Louis Amis

A Father’s Day tragedy: what exactly happened when a car plunged into a reservoir in Australia in 2005?

A review of This House of Grief by Helen Garner recounts how an ex-husband exacted the ultimate revenge

issue 07 March 2015

When Helen Garner, an award-winning Australian author, first saw the TV news images of the car being dragged out of the water, she uttered a prayer: ‘Oh Lord, let this be an accident.’ A strange, pessimistic, almost paranoid prayer. A car had swerved off a dark highway outside her hometown of Geelong, Australia, and plunged into a reservoir.Why wouldn’t that be an accident? But Garner seems to have had a premonition. This House of Grief is her account of the murder trial, and ultimate conviction, of the car’s driver, Robert Farquharson, who had escaped and swum ashore while his three young sons drowned.
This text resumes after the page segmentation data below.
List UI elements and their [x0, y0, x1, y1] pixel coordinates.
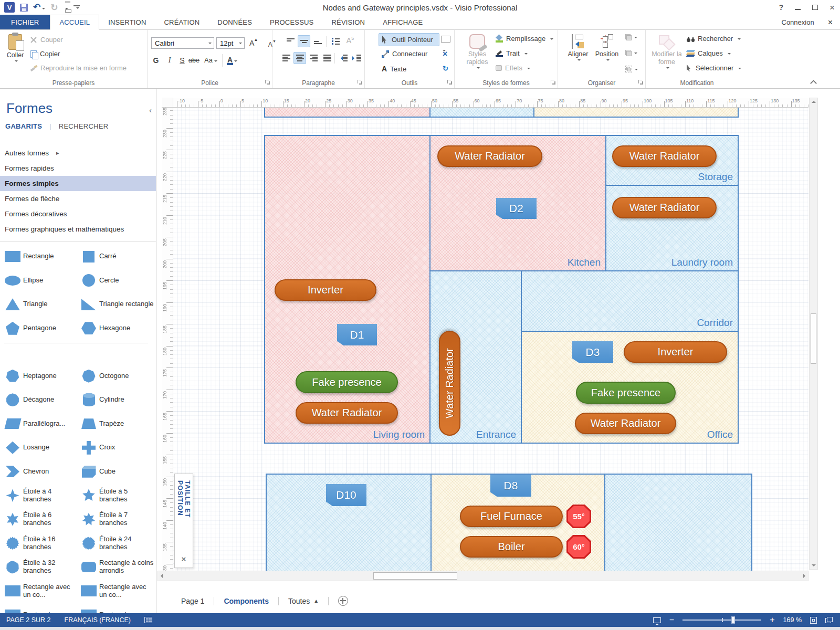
- shrink-font-button[interactable]: A▼: [268, 41, 272, 48]
- macro-record-icon[interactable]: [144, 617, 152, 623]
- italic-button[interactable]: I: [164, 54, 175, 67]
- shape-rectangle[interactable]: Rectangle: [78, 603, 154, 614]
- page-indicator[interactable]: PAGE 2 SUR 2: [6, 616, 51, 624]
- room[interactable]: [429, 108, 534, 118]
- decrease-indent-button[interactable]: [337, 52, 349, 64]
- text-tool-button[interactable]: A Texte: [382, 65, 406, 73]
- bring-forward-button[interactable]: [625, 34, 637, 40]
- collapse-ribbon-icon[interactable]: [811, 80, 817, 84]
- stencil-formes-simples[interactable]: Formes simples: [0, 176, 156, 191]
- format-painter-button[interactable]: Reproduire la mise en forme: [30, 64, 127, 72]
- align-top-button[interactable]: [284, 35, 297, 47]
- stencil-formes-decoratives[interactable]: Formes décoratives: [0, 206, 156, 222]
- find-button[interactable]: Rechercher: [687, 35, 741, 43]
- room[interactable]: [604, 474, 752, 581]
- stencil-formes-rapides[interactable]: Formes rapides: [0, 161, 156, 176]
- drawing-page[interactable]: TAILLE ET POSITION × Living roomKitchenS…: [173, 108, 808, 581]
- line-button[interactable]: Trait: [496, 49, 528, 57]
- node-d3[interactable]: D3: [572, 341, 613, 363]
- horizontal-scrollbar[interactable]: [158, 571, 808, 581]
- node-water-radiator[interactable]: Water Radiator: [296, 402, 398, 424]
- shape-trapeze[interactable]: Trapèze: [78, 412, 154, 436]
- node-d10[interactable]: D10: [326, 484, 366, 506]
- minimize-icon[interactable]: [795, 9, 801, 10]
- align-right-button[interactable]: [307, 52, 320, 64]
- room[interactable]: [533, 108, 739, 118]
- tab-gabarits[interactable]: GABARITS: [5, 122, 42, 130]
- tab-fichier[interactable]: FICHIER: [0, 15, 50, 29]
- copy-button[interactable]: Copier: [30, 50, 60, 58]
- shape-rectangle-avec-un-co[interactable]: Rectangle avec un co...: [2, 579, 78, 603]
- align-center-button[interactable]: [293, 52, 306, 64]
- font-size-select[interactable]: 12pt: [216, 37, 245, 49]
- node-fake-presence[interactable]: Fake presence: [576, 382, 676, 404]
- close-icon[interactable]: ×: [830, 3, 835, 12]
- node-water-radiator[interactable]: Water Radiator: [439, 331, 460, 436]
- node-d8[interactable]: D8: [490, 475, 531, 497]
- stencil-formes-de-fleche[interactable]: Formes de flèche: [0, 191, 156, 206]
- scroll-left-icon[interactable]: [161, 574, 163, 578]
- node-55[interactable]: 55°: [566, 505, 591, 528]
- node-water-radiator[interactable]: Water Radiator: [612, 145, 717, 167]
- shape-cube[interactable]: Cube: [78, 460, 154, 484]
- paste-button[interactable]: Coller: [3, 33, 27, 83]
- pointer-tool-button[interactable]: Outil Pointeur: [379, 33, 439, 46]
- sign-in-link[interactable]: Connexion: [782, 18, 814, 26]
- node-d1[interactable]: D1: [337, 324, 377, 345]
- shape-carre[interactable]: Carré: [78, 245, 154, 269]
- switch-windows-icon[interactable]: [825, 617, 833, 623]
- shape-rectangle-avec-un-co[interactable]: Rectangle avec un co...: [78, 579, 154, 603]
- vertical-scroll-thumb[interactable]: [811, 313, 816, 364]
- node-fuel-furnace[interactable]: Fuel Furnace: [460, 506, 563, 527]
- shape-losange[interactable]: Losange: [2, 436, 78, 460]
- room[interactable]: [264, 108, 430, 118]
- tools-dialog-launcher-icon[interactable]: [447, 80, 453, 85]
- cut-button[interactable]: Couper: [30, 36, 63, 44]
- tab-accueil[interactable]: ACCUEIL: [50, 15, 99, 30]
- node-water-radiator[interactable]: Water Radiator: [437, 145, 542, 167]
- grow-font-button[interactable]: A▲: [249, 39, 254, 47]
- close-icon[interactable]: ×: [182, 554, 186, 563]
- stencil-autres-formes[interactable]: Autres formes▸: [0, 145, 156, 161]
- zoom-level[interactable]: 169 %: [783, 616, 802, 624]
- align-left-button[interactable]: [280, 52, 292, 64]
- shape-etoile-a-6-branches[interactable]: Étoile à 6 branches: [2, 508, 78, 532]
- shape-ellipse[interactable]: Ellipse: [2, 269, 78, 293]
- shape-chevron[interactable]: Chevron: [2, 460, 78, 484]
- node-inverter[interactable]: Inverter: [275, 279, 376, 301]
- room-corridor[interactable]: Corridor: [521, 270, 739, 332]
- underline-button[interactable]: S: [177, 54, 187, 67]
- node-water-radiator[interactable]: Water Radiator: [612, 197, 717, 218]
- node-inverter[interactable]: Inverter: [624, 341, 727, 363]
- zoom-out-icon[interactable]: −: [669, 616, 674, 624]
- shape-hexagone[interactable]: Hexagone: [78, 317, 154, 341]
- shape-parallelogra[interactable]: Parallélogra...: [2, 412, 78, 436]
- node-d2[interactable]: D2: [496, 198, 537, 219]
- effects-button[interactable]: Effets: [496, 64, 530, 72]
- page-tab-components[interactable]: Components: [224, 597, 269, 605]
- shape-etoile-a-24-branches[interactable]: Étoile à 24 branches: [78, 531, 154, 555]
- size-position-window[interactable]: TAILLE ET POSITION ×: [174, 474, 193, 568]
- align-bottom-button[interactable]: [311, 35, 324, 47]
- tab-insertion[interactable]: INSERTION: [99, 15, 155, 29]
- shape-decagone[interactable]: Décagone: [2, 388, 78, 412]
- strikethrough-button[interactable]: abe: [188, 54, 200, 67]
- change-case-button[interactable]: Aa: [204, 56, 217, 64]
- font-dialog-launcher-icon[interactable]: [265, 80, 270, 85]
- scroll-right-icon[interactable]: [803, 574, 805, 578]
- font-color-button[interactable]: A: [227, 55, 237, 65]
- connector-tool-button[interactable]: Connecteur: [382, 50, 427, 58]
- help-icon[interactable]: ?: [779, 3, 784, 12]
- document-close-icon[interactable]: ×: [828, 18, 833, 27]
- language-indicator[interactable]: FRANÇAIS (FRANCE): [65, 616, 131, 624]
- shape-styles-dialog-launcher-icon[interactable]: [551, 80, 556, 85]
- node-boiler[interactable]: Boiler: [460, 536, 563, 558]
- undo-button[interactable]: ↶: [33, 3, 45, 12]
- font-family-select[interactable]: Calibri: [151, 37, 214, 49]
- shape-pentagone[interactable]: Pentagone: [2, 317, 78, 341]
- scroll-down-icon[interactable]: [812, 564, 816, 566]
- align-middle-button[interactable]: [298, 35, 310, 47]
- shape-rectangle-a-coins-arrondis[interactable]: Rectangle à coins arrondis: [78, 555, 154, 580]
- node-water-radiator[interactable]: Water Radiator: [575, 413, 676, 434]
- justify-button[interactable]: [321, 52, 333, 64]
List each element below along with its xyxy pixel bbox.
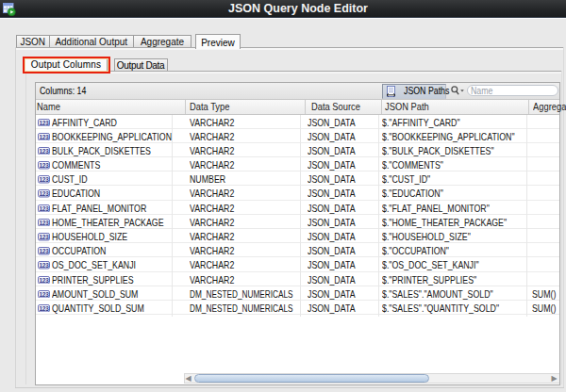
svg-text:123: 123 <box>39 276 49 283</box>
svg-text:123: 123 <box>39 262 49 269</box>
svg-text:123: 123 <box>39 176 49 183</box>
svg-text:123: 123 <box>39 248 49 254</box>
svg-text:123: 123 <box>39 234 49 240</box>
svg-text:123: 123 <box>39 190 49 197</box>
svg-text:123: 123 <box>39 162 49 169</box>
svg-text:123: 123 <box>39 147 49 154</box>
svg-text:123: 123 <box>39 219 49 225</box>
svg-text:123: 123 <box>39 290 49 297</box>
svg-text:123: 123 <box>39 119 49 125</box>
svg-text:123: 123 <box>39 305 49 312</box>
svg-text:123: 123 <box>39 204 49 211</box>
svg-text:123: 123 <box>39 133 49 139</box>
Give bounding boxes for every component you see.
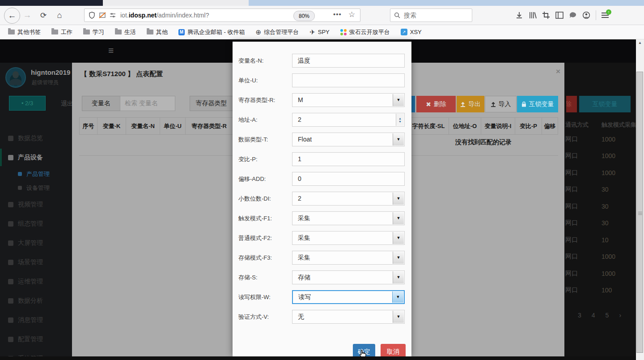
download-icon[interactable] (515, 11, 523, 19)
column-header[interactable]: 位地址-O (449, 118, 481, 134)
screenshot-icon[interactable] (542, 11, 550, 19)
dropdown-arrow-icon[interactable]: ▼ (393, 94, 404, 106)
table-row[interactable]: 网口 1000 (564, 265, 636, 282)
bookmark-item[interactable]: ✈ SPY (309, 28, 330, 36)
bookmark-star-icon[interactable]: ☆ (348, 10, 355, 19)
column-header[interactable]: 偏移 (542, 118, 558, 134)
sidebar-menu-item[interactable]: 消息管理 (0, 310, 72, 330)
search-bar[interactable] (390, 9, 472, 22)
sidebar-menu-item[interactable]: 配置管理 (0, 330, 72, 349)
scroll-up-arrow[interactable]: ▲ (636, 39, 644, 47)
page-number[interactable]: 5 (606, 312, 609, 319)
sidebar-menu-item[interactable]: 数据总览 (0, 129, 72, 148)
page-number[interactable]: 4 (592, 312, 595, 319)
close-icon[interactable]: × (556, 67, 560, 76)
filter-field-button[interactable]: 变量名 (82, 96, 120, 111)
column-header[interactable]: 寄存器类型-R (186, 118, 233, 134)
images-blocked-icon[interactable] (99, 12, 106, 18)
table-row[interactable]: 网口 30 (564, 215, 636, 232)
field-control[interactable]: 读写▼ (292, 290, 405, 304)
logout-link[interactable]: 退出 (61, 100, 72, 108)
table-row[interactable]: 网口 10 (564, 231, 636, 249)
shield-icon[interactable] (89, 12, 95, 19)
dropdown-arrow-icon[interactable]: ▼ (393, 252, 404, 264)
field-control[interactable]: 1 (292, 152, 405, 166)
zoom-level-badge[interactable]: 80% (293, 11, 315, 21)
table-row[interactable]: 网口 1000 (564, 249, 636, 266)
base-delete-button[interactable]: 删除 (566, 96, 577, 112)
bookmark-item[interactable]: 工作 (51, 28, 72, 36)
chat-icon[interactable] (569, 12, 577, 19)
url-bar[interactable]: iot.idosp.net/admin/index.html? 80% ••• … (84, 9, 360, 22)
sidebar-menu-item[interactable]: 视频管理 (0, 195, 72, 214)
dropdown-arrow-icon[interactable]: ▼ (393, 311, 404, 323)
bookmark-item[interactable]: 其他 (147, 28, 168, 36)
field-control[interactable]: 2▼ (292, 192, 405, 206)
sidebar-menu-item[interactable]: 产品管理 (0, 167, 72, 181)
dropdown-arrow-icon[interactable]: ▼ (393, 133, 404, 146)
library-icon[interactable] (529, 11, 537, 19)
menu-icon[interactable]: ↑ (602, 13, 609, 18)
sidebar-menu-item[interactable]: 运维管理 (0, 272, 72, 291)
delete-button[interactable]: ✖删除 (416, 96, 456, 112)
sidebar-menu-item[interactable]: 大屏管理 (0, 233, 72, 253)
dropdown-arrow-icon[interactable]: ▼ (393, 193, 404, 205)
column-header[interactable]: 单位-U (160, 118, 186, 134)
table-row[interactable]: 网口 30 (564, 181, 636, 198)
table-row[interactable]: 网口 1000 (564, 148, 636, 165)
filter-search-input[interactable]: 检索 变量名 (120, 96, 175, 111)
column-header[interactable]: 字符长度-SL (408, 118, 449, 134)
profile-button[interactable]: • 2/3 (9, 96, 46, 111)
bookmark-item[interactable]: M 腾讯企业邮箱 - 收件箱 (178, 28, 245, 36)
bookmark-item[interactable]: 萤石云开放平台 (340, 28, 390, 36)
page-actions-icon[interactable]: ••• (333, 10, 342, 18)
bookmark-item[interactable]: ⊕ 综合管理平台 (256, 28, 299, 36)
scrollbar-thumb[interactable] (636, 72, 643, 353)
field-control[interactable]: M▼ (292, 93, 405, 107)
import-button[interactable]: 导入 (485, 96, 517, 112)
permissions-icon[interactable] (110, 13, 116, 18)
page-number[interactable]: 3 (578, 312, 581, 319)
search-input[interactable] (403, 11, 463, 19)
reload-button[interactable]: ⟳ (38, 10, 48, 20)
field-control[interactable]: Float▼ (292, 133, 405, 146)
sidebar-menu-item[interactable]: 数据分析 (0, 291, 72, 310)
field-control[interactable]: 0 (292, 172, 405, 186)
horizontal-scrollbar[interactable] (0, 356, 636, 360)
column-header[interactable]: 变量说明-I (481, 118, 515, 134)
active-tab[interactable] (0, 0, 103, 6)
bookmark-item[interactable]: 其他书签 (8, 28, 41, 36)
field-control[interactable]: 采集▼ (292, 211, 405, 225)
column-header[interactable]: 变量名-N (126, 118, 160, 134)
interlock-button[interactable]: 互锁变量 (517, 96, 558, 112)
field-control[interactable]: 采集▼ (292, 251, 405, 265)
user-avatar[interactable] (5, 67, 26, 88)
base-interlock-button[interactable]: 互锁变量 (579, 96, 631, 112)
sidebar-menu-item[interactable]: 场景管理 (0, 253, 72, 272)
column-header[interactable]: 变量-K (97, 118, 126, 134)
export-button[interactable]: 导出 (457, 96, 484, 112)
page-number[interactable]: › (619, 312, 621, 319)
home-button[interactable]: ⌂ (55, 10, 64, 20)
dropdown-arrow-icon[interactable]: ▼ (393, 232, 404, 244)
dropdown-arrow-icon[interactable]: ▼ (392, 291, 403, 303)
sidebar-menu-item[interactable]: 设备管理 (0, 181, 72, 195)
table-row[interactable]: 网口 1000 (564, 131, 636, 148)
bookmark-item[interactable]: ↗ XSY (401, 29, 422, 35)
field-control[interactable] (292, 73, 405, 87)
back-button[interactable]: ← (4, 8, 20, 24)
dropdown-arrow-icon[interactable]: ▼ (393, 212, 404, 224)
bookmark-item[interactable]: 学习 (83, 28, 104, 36)
account-icon[interactable] (582, 11, 590, 19)
field-control[interactable]: 温度 (292, 54, 405, 68)
number-spinner[interactable]: ▲▼ (396, 114, 404, 126)
field-control[interactable]: 存储▼ (292, 270, 405, 284)
sidebar-toggle-icon[interactable] (555, 12, 564, 19)
filter-type-button[interactable]: 寄存器类型 (190, 96, 233, 111)
column-header[interactable]: 序号 (79, 118, 97, 134)
vertical-scrollbar[interactable]: ▲ (636, 39, 644, 360)
bookmark-item[interactable]: 生活 (115, 28, 136, 36)
dropdown-arrow-icon[interactable]: ▼ (393, 271, 404, 283)
field-control[interactable]: 采集▼ (292, 231, 405, 245)
table-row[interactable]: 网口 100 (564, 282, 636, 299)
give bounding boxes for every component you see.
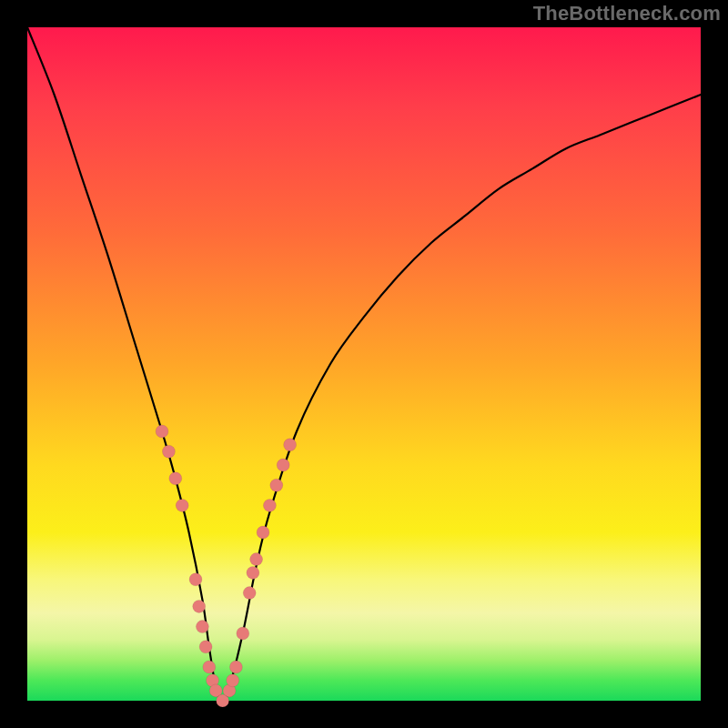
marker-point xyxy=(227,674,239,687)
marker-point xyxy=(229,661,242,673)
marker-point xyxy=(169,472,182,485)
marker-point xyxy=(277,459,289,471)
marker-point xyxy=(189,573,202,586)
marker-point xyxy=(250,553,263,566)
marker-point xyxy=(199,641,212,653)
marker-point xyxy=(156,425,168,438)
chart-frame: TheBottleneck.com xyxy=(0,0,728,728)
marker-point xyxy=(162,445,175,458)
watermark-text: TheBottleneck.com xyxy=(533,2,721,25)
marker-point xyxy=(176,499,188,511)
marker-point xyxy=(237,627,249,640)
marker-point xyxy=(243,587,256,600)
marker-point xyxy=(247,566,259,579)
bottleneck-curve xyxy=(27,27,701,701)
marker-point xyxy=(203,661,216,673)
marker-point xyxy=(196,621,208,633)
marker-group xyxy=(156,425,297,707)
plot-area xyxy=(27,27,701,701)
curve-svg xyxy=(27,27,701,701)
marker-point xyxy=(263,499,276,511)
marker-point xyxy=(270,479,283,491)
marker-point xyxy=(284,439,297,451)
marker-point xyxy=(257,526,269,539)
marker-point xyxy=(193,600,206,612)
One surprising absence from the book is any discussion of the wider phenomenon of what criminologists call ‘family annihilation’, in which men (almost always men, Medea notwithstanding) kill their own children out of hurt pride. But Farquharson’s may well have been a textbook case: the boys’ mother had recently left him for a man they’d hired to pour a concrete slab in their garden (a process, according to Garner, ‘so intensely, symbolically masculine that every woman and boy in the vicinity is drawn to it in excited respect’).

Of the couple’s two cars, Farquharson had been left with what he indignantly called ‘the shit one’, and had to endure seeing ‘his wife and her lover flying around in the newish car’ — an ordeal that, Garner appreciates, ‘would be mortifying to many a man’.